Output all entries verbatim. Skip pictures.

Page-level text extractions
Segment Open

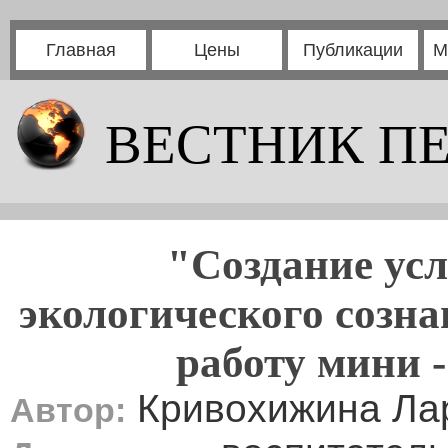
Главная
Цены
Публикации
М
ВЕСТНИК П
"Создание усл
экологического созна
работу мини 
Кривохижина Ла
Автор:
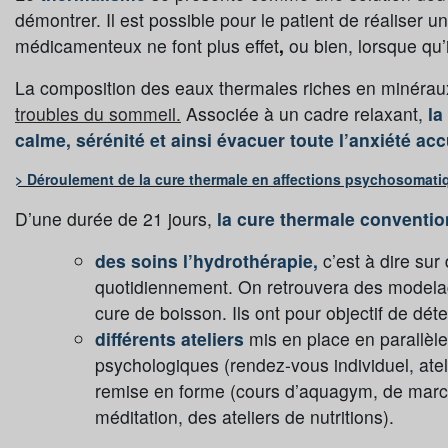
démontrer. Il est possible pour le patient de réaliser u
médicamenteux ne font plus effet
,
ou bien, lorsque qu’
La composition des eaux thermales riches en minéraux 
troubles du sommeil.
Associée à un cadre relaxant,
la
calme, sérénité et ainsi évacuer toute l’anxiété ac
> Déroulement de la cure thermale en affections psychosomati
D’une durée de 21 jours,
la cure thermale conventi
des soins l’hydrothérapie,
c’est à dire sur
quotidiennement. On retrouvera des modelage
cure de boisson. Ils ont pour objectif de déte
différents ateliers
mis en place en parall
psychologiques (rendez-vous individuel, at
remise en forme (cours d’aquagym, de march
méditation, des ateliers de nutritions).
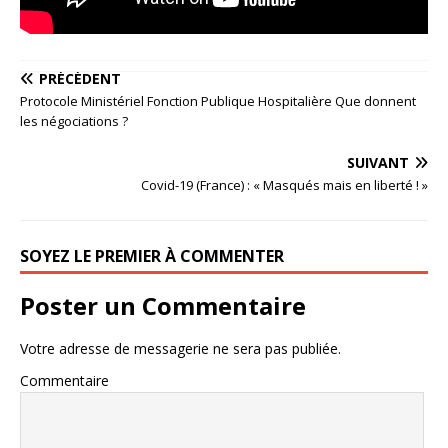
PRÉCÉDENT
Protocole Ministériel Fonction Publique Hospitalière Que donnent
les négociations ?
SUIVANT
Covid-19 (France) : « Masqués mais en liberté ! »
SOYEZ LE PREMIER À COMMENTER
Poster un Commentaire
Votre adresse de messagerie ne sera pas publiée.
Commentaire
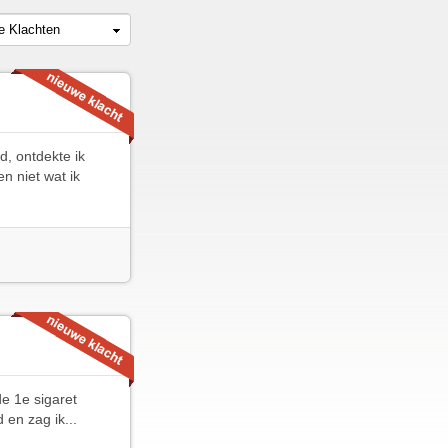
le Klachten
d, ontdekte ik
en niet wat ik
e 1e sigaret
 en zag ik...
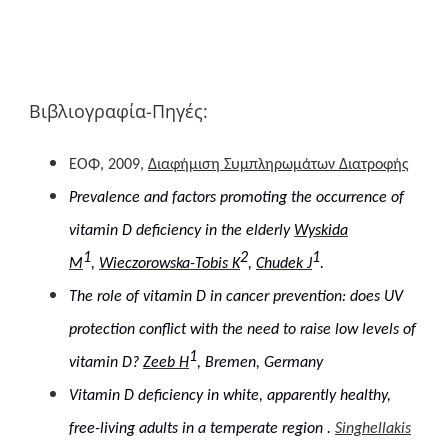
Βιβλιογραφία-Πηγές:
ΕΟΦ, 2009,
Διαφήμιση Συμπληρωμάτων Διατροφής
Prevalence and factors promoting the occurrence of
vitamin D deficiency in the elderly
Wyskida
1
2
1
M
,
Wieczorowska-Tobis K
,
Chudek J
.
The role of vitamin D in cancer prevention: does UV
protection conflict with the need to raise low levels of
1
vitamin D?
Zeeb H
, Bremen, Germany
Vitamin D deficiency in white, apparently healthy,
free-living adults in a temperate region .
Singhellakis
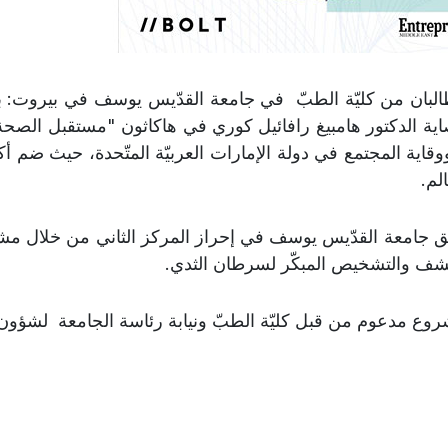
لبان من كليّة الطبّ في جامعة القدّيس يوسف في بيروت: بر
الم.
 جامعة القدّيس يوسف في إحراز المركز الثاني من خلال مش
شف والتشخيص المبكّر لسرطان الثدي.
روع مدعوم من قبل كليّة الطبّ ونيابة رئاسة الجامعة لشؤون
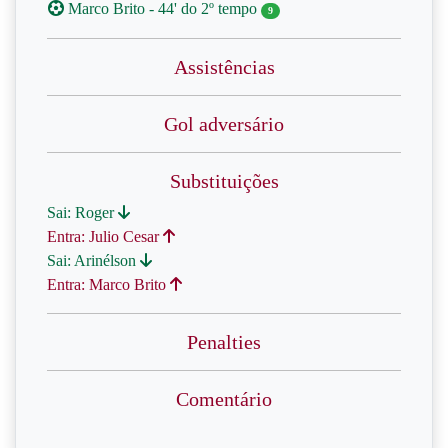
Marco Brito - 44' do 2º tempo
9
Assistências
Gol adversário
Substituições
Sai: Roger
Entra: Julio Cesar
Sai: Arinélson
Entra: Marco Brito
Penalties
Comentário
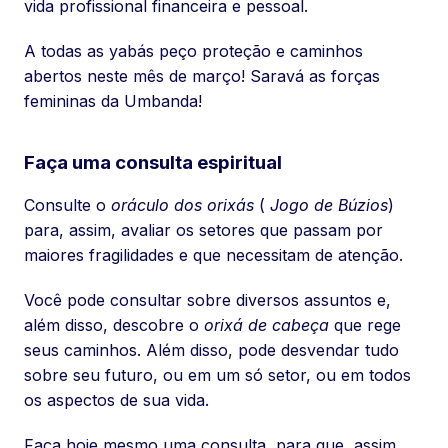
vida profissional financeira e pessoal.
A todas as yabás peço proteção e caminhos
abertos neste mês de março! Saravá as forças
femininas da Umbanda!
Faça uma consulta espiritual
Consulte o
oráculo dos orixás
(
Jogo de Búzios
)
para, assim, avaliar os setores que passam por
maiores fragilidades e que necessitam de atenção.
Você pode consultar sobre diversos assuntos e,
além disso, descobre o
orixá de cabeça
que rege
seus caminhos. Além disso, pode desvendar tudo
sobre seu futuro, ou em um só setor, ou em todos
os aspectos de sua vida.
Faça hoje mesmo uma consulta, para que, assim,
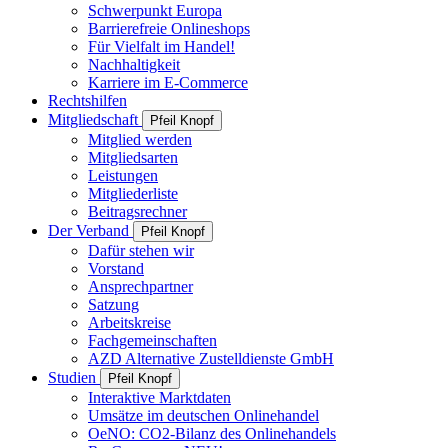
Schwerpunkt Europa
Barrierefreie Onlineshops
Für Vielfalt im Handel!
Nachhaltigkeit
Karriere im E-Commerce
Rechtshilfen
Mitgliedschaft
Pfeil Knopf
Mitglied werden
Mitgliedsarten
Leistungen
Mitgliederliste
Beitragsrechner
Der Verband
Pfeil Knopf
Dafür stehen wir
Vorstand
Ansprechpartner
Satzung
Arbeitskreise
Fachgemeinschaften
AZD Alternative Zustelldienste GmbH
Studien
Pfeil Knopf
Interaktive Marktdaten
Umsätze im deutschen Onlinehandel
OeNO: CO2-Bilanz des Onlinehandels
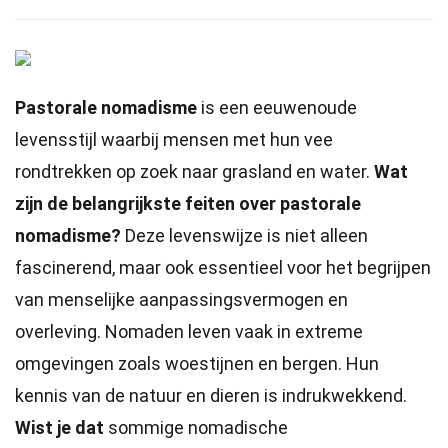
Pastorale nomadisme
is een eeuwenoude
levensstijl waarbij mensen met hun vee
rondtrekken op zoek naar grasland en water.
Wat
zijn de belangrijkste feiten over pastorale
nomadisme?
Deze levenswijze is niet alleen
fascinerend, maar ook essentieel voor het begrijpen
van menselijke aanpassingsvermogen en
overleving. Nomaden leven vaak in extreme
omgevingen zoals woestijnen en bergen. Hun
kennis van de natuur en dieren is indrukwekkend.
Wist je dat
sommige nomadische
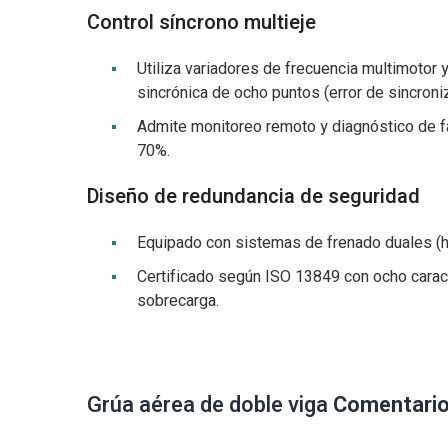
Control síncrono multieje
Utiliza variadores de frecuencia multimotor 
sincrónica de ocho puntos (error de sincroni
Admite monitoreo remoto y diagnóstico de f
70%.
Diseño de redundancia de seguridad
Equipado con sistemas de frenado duales (h
Certificado según ISO 13849 con ocho caract
sobrecarga.
Grúa aérea de doble viga
Comentarios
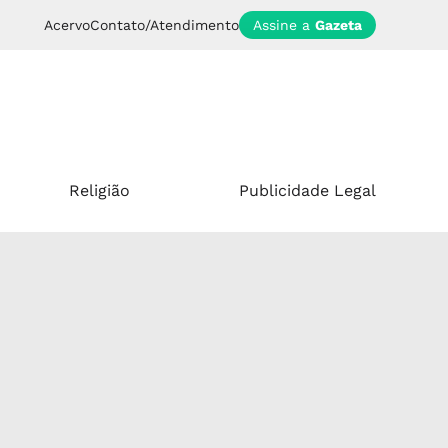
Acervo
Contato/Atendimento
Assine a
Gazeta
Religião
Publicidade Legal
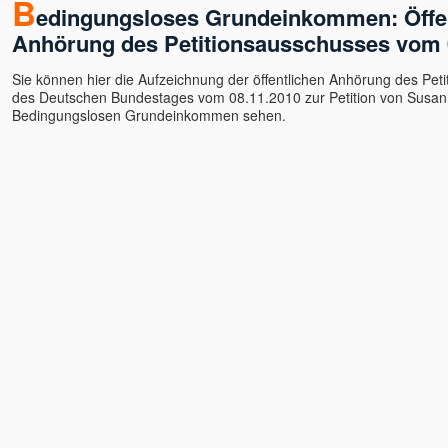
B
edingungsloses Grundeinkommen: Öffen
Bruno Würtenberger - Free
Spirit TV
Anhörung des Petitionsausschusses vom 
Byron Katie
Sie können hier die Aufzeichnung der öffentlichen Anhörung des Pet
Canela Michelle Meyers
des Deutschen Bundestages vom 08.11.2010 zur Petition von Susa
Cara Barbi Lienert
Bedingungslosen Grundeinkommen sehen.
Caro Fischer
Cesar Teruel
Chandrika
Charles Kunow
Christian Meyer
Christian Salvesen
Christine Seidel
Claudia Filkov
Claudius Geiger
Dalai Lama
Dana Raimann
Daniel Herbst
Daniel Odier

Segment Closed

== Expected answer ==
Главная
Цены
Публикации
М
ВЕСТНИК П
"Создание усл
экологического созна
работу мини 
Кривохижина Ла
Автор:
démontrer. Il est possible pour le patient de réaliser u
médicamenteux ne font plus effet
,
ou bien, lorsque qu’
La composition des eaux thermales riches en minéraux 
troubles du sommeil.
Associée à un cadre relaxant,
la
calme, sérénité et ainsi évacuer toute l’anxiété ac
> Déroulement de la cure thermale en affections psychosomati
D’une durée de 21 jours,
la cure thermale conventi
des soins l’hydrothérapie,
c’est à dire sur
quotidiennement. On retrouvera des modelage
cure de boisson. Ils ont pour objectif de déte
différents ateliers
mis en place en parall
psychologiques (rendez-vous individuel, at
remise en forme (cours d’aquagym, de march
méditation, des ateliers de nutritions).
PRÉCÉDENT
Protocole Ministériel Fonction Publique Hospitalière Que donnent
les négociations ?
SUIVANT
Covid-19 (France) : « Masqués mais en liberté ! »
SOYEZ LE PREMIER À COMMENTER
Poster un Commentaire
Votre adresse de messagerie ne sera pas publiée.
Commentaire
le Klachten
d, ontdekte ik
en niet wat ik
e 1e sigaret
 en zag ik...
Βιβλιογραφία-Πηγές:
ΕΟΦ, 2009,
Διαφήμιση Συμπληρωμάτων Διατροφής
Prevalence and factors promoting the occurrence of
vitamin D deficiency in the elderly
Wyskida
1
2
1
M
,
Wieczorowska-Tobis K
,
Chudek J
.
The role of vitamin D in cancer prevention: does UV
protection conflict with the need to raise low levels of
1
vitamin D?
Zeeb H
, Bremen, Germany
Vitamin D deficiency in white, apparently healthy,
free-living adults in a temperate region .
Singhellakis
لبان من كليّة الطبّ في جامعة القدّيس يوسف في بيروت: بر
الم.
 جامعة القدّيس يوسف في إحراز المركز الثاني من خلال مش
شف والتشخيص المبكّر لسرطان الثدي.
روع مدعوم من قبل كليّة الطبّ ونيابة رئاسة الجامعة لشؤون
Marco Brito - 44' do 2º tempo
9
Assistências
Gol adversário
Substituições
Sai: Roger
Entra: Julio Cesar
Sai: Arinélson
Entra: Marco Brito
Penalties
Comentário
vida profissional financeira e pessoal.
A todas as yabás peço proteção e caminhos
abertos neste mês de março! Saravá as forças
femininas da Umbanda!
Faça uma consulta espiritual
Consulte o
oráculo dos orixás
(
Jogo de Búzios
)
para, assim, avaliar os setores que passam por
maiores fragilidades e que necessitam de atenção.
Você pode consultar sobre diversos assuntos e,
além disso, descobre o
orixá de cabeça
que rege
seus caminhos. Além disso, pode desvendar tudo
sobre seu futuro, ou em um só setor, ou em todos
os aspectos de sua vida.
Faça hoje mesmo uma consulta, para que, assim,
Schwerpunkt Europa
Barrierefreie Onlineshops
Für Vielfalt im Handel!
Nachhaltigkeit
Karriere im E-Commerce
Rechtshilfen
Mitgliedschaft
Pfeil Knopf
Mitglied werden
Mitgliedsarten
Leistungen
Mitgliederliste
Beitragsrechner
Der Verband
Pfeil Knopf
Dafür stehen wir
Vorstand
Ansprechpartner
Satzung
Arbeitskreise
Fachgemeinschaften
AZD Alternative Zustelldienste GmbH
Studien
Pfeil Knopf
Interaktive Marktdaten
Umsätze im deutschen Onlinehandel
OeNO: CO2-Bilanz des Onlinehandels
Pastorale nomadisme
is een eeuwenoude
levensstijl waarbij mensen met hun vee
rondtrekken op zoek naar grasland en water.
Wat
zijn de belangrijkste feiten over pastorale
nomadisme?
Deze levenswijze is niet alleen
fascinerend, maar ook essentieel voor het begrijpen
van menselijke aanpassingsvermogen en
overleving. Nomaden leven vaak in extreme
omgevingen zoals woestijnen en bergen. Hun
kennis van de natuur en dieren is indrukwekkend.
Wist je dat
sommige nomadische
Control síncrono multieje
Utiliza variadores de frecuencia multimotor 
sincrónica de ocho puntos (error de sincroni
Admite monitoreo remoto y diagnóstico de f
70%.
Diseño de redundancia de seguridad
Equipado con sistemas de frenado duales (h
Certificado según ISO 13849 con ocho caract
sobrecarga.
Grúa aérea de doble viga
Comentarios
Acervo
Contato/Atendimento
Assine a
Gazeta
Religião
Publicidade Legal
B
edingungsloses Grundeinkommen: Öffen
Bruno Würtenberger - Free
Spirit TV
Anhörung des Petitionsausschusses vom 
Byron Katie
Sie können hier die Aufzeichnung der öffentlichen Anhörung des Pet
Canela Michelle Meyers
des Deutschen Bundestages vom 08.11.2010 zur Petition von Susa
Cara Barbi Lienert
Bedingungslosen Grundeinkommen sehen.
Caro Fischer
Cesar Teruel
Chandrika
Charles Kunow
Christian Meyer
Christian Salvesen
Christine Seidel
Claudia Filkov
Claudius Geiger
Dalai Lama
Dana Raimann
Daniel Herbst
Daniel Odier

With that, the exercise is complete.